PROBLEM DESCRIPTION: Repeat the lines of the listing below exactly, starting at the line that contains "This website uses cookies" and running through the last line, both included, and only those.

COLLECTED MATERIAL:
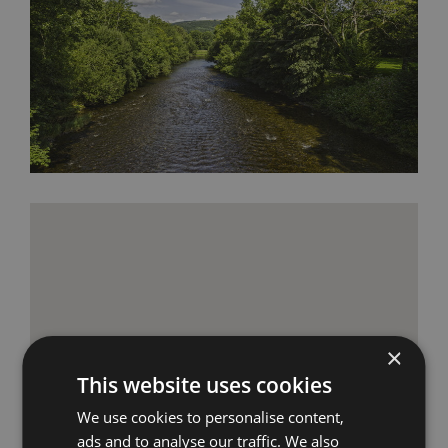
×
This website uses cookies
We use cookies to personalise content,
ads and to analyse our traffic. We also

EXPECTED ANSWER:
This website uses cookies
We use cookies to personalise content,
ads and to analyse our traffic. We also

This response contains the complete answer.